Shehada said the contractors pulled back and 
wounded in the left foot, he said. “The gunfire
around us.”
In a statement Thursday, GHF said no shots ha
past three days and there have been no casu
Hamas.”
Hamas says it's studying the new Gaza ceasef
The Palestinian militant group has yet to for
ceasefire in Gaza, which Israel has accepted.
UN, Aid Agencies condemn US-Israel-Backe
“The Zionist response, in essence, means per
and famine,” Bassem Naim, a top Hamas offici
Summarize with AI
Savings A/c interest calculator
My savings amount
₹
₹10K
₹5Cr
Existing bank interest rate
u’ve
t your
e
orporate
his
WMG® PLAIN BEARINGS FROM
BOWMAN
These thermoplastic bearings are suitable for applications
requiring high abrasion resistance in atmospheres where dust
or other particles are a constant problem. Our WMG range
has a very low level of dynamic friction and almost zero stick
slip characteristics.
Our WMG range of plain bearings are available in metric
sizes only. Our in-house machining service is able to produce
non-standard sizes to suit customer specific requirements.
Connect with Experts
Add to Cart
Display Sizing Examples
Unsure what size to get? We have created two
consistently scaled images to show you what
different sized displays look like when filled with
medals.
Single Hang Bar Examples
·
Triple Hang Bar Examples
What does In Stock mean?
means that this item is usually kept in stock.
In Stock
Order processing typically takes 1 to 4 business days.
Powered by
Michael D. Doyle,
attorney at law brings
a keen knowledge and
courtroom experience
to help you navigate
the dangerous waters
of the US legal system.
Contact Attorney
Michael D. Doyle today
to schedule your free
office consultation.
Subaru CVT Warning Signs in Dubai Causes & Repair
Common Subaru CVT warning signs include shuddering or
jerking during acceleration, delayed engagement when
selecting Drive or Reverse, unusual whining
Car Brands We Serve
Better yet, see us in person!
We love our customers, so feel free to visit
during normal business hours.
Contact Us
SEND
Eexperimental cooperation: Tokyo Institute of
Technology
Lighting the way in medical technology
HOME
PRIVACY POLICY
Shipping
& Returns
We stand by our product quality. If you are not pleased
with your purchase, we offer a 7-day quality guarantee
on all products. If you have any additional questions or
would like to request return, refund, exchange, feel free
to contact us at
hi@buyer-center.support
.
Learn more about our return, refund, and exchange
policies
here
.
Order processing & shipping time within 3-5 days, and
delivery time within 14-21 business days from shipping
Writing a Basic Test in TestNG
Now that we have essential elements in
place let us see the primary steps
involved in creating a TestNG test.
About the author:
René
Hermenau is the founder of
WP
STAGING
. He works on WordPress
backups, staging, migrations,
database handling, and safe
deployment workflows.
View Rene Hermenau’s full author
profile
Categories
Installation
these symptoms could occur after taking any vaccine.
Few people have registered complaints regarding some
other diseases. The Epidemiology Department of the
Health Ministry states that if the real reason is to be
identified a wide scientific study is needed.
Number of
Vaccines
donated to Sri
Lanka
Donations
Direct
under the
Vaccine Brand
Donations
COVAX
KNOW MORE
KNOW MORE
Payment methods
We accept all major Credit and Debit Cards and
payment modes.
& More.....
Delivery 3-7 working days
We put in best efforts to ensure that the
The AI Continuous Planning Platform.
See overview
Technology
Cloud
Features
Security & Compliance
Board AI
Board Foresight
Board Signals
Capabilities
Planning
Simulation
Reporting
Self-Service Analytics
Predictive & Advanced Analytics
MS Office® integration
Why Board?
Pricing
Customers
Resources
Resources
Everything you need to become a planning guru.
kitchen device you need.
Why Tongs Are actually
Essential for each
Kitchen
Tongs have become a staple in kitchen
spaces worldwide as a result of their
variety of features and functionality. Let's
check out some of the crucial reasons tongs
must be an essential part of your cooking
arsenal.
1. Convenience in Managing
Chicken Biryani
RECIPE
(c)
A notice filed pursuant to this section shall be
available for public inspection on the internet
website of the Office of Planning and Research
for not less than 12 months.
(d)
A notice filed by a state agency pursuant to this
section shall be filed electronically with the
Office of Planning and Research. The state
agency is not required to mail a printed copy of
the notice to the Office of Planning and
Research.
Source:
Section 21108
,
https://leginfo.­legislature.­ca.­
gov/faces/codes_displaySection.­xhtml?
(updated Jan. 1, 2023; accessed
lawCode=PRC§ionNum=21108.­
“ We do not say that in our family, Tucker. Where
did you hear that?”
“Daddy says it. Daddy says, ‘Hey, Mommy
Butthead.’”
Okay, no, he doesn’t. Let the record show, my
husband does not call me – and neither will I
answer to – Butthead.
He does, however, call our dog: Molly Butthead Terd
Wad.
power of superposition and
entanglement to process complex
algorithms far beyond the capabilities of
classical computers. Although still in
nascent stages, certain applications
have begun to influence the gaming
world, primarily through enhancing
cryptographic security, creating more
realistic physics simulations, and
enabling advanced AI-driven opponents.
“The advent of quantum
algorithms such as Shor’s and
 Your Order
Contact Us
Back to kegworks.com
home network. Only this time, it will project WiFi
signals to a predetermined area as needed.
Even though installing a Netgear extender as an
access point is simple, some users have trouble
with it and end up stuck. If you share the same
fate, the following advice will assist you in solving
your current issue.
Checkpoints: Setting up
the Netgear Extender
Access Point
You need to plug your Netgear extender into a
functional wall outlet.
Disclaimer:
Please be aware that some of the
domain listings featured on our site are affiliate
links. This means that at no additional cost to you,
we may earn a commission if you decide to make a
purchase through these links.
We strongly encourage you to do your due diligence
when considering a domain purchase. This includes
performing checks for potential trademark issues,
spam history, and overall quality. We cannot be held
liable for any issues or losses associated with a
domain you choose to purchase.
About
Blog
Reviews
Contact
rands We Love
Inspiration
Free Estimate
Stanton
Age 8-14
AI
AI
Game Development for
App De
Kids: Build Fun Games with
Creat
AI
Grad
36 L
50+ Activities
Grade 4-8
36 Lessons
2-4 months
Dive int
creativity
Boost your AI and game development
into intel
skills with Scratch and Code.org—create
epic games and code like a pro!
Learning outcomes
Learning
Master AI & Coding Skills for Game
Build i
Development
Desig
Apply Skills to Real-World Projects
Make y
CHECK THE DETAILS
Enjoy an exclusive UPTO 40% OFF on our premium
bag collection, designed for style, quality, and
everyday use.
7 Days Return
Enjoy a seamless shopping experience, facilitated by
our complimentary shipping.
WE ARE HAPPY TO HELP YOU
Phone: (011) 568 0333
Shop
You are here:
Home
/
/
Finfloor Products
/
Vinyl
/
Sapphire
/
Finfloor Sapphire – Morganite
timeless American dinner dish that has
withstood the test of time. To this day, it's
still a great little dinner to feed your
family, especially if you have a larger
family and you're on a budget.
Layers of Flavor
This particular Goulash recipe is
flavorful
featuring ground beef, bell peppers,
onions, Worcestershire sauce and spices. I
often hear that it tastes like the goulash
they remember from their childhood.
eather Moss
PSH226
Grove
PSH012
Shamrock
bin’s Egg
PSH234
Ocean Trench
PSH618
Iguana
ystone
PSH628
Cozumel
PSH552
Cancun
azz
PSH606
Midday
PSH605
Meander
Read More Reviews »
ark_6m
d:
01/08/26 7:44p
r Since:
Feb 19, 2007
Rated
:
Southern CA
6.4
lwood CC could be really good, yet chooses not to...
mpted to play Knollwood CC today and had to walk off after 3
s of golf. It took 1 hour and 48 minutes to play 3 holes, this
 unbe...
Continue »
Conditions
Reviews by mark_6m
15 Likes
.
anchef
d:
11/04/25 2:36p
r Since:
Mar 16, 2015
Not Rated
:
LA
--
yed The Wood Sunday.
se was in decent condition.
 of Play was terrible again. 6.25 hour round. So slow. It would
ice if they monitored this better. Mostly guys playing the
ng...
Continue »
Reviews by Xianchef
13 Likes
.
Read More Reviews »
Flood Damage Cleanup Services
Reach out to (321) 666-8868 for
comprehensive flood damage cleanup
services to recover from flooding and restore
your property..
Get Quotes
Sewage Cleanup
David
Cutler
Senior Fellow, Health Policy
* * *
Directions for this task —
Retype, exactly as shown, the lines from the one with "Flood Damage Cleanup Services" through the end of the records.

Response to this task —
Flood Damage Cleanup Services
Reach out to (321) 666-8868 for
comprehensive flood damage cleanup
services to recover from flooding and restore
your property..
Get Quotes
Sewage Cleanup
David
Cutler
Senior Fellow, Health Policy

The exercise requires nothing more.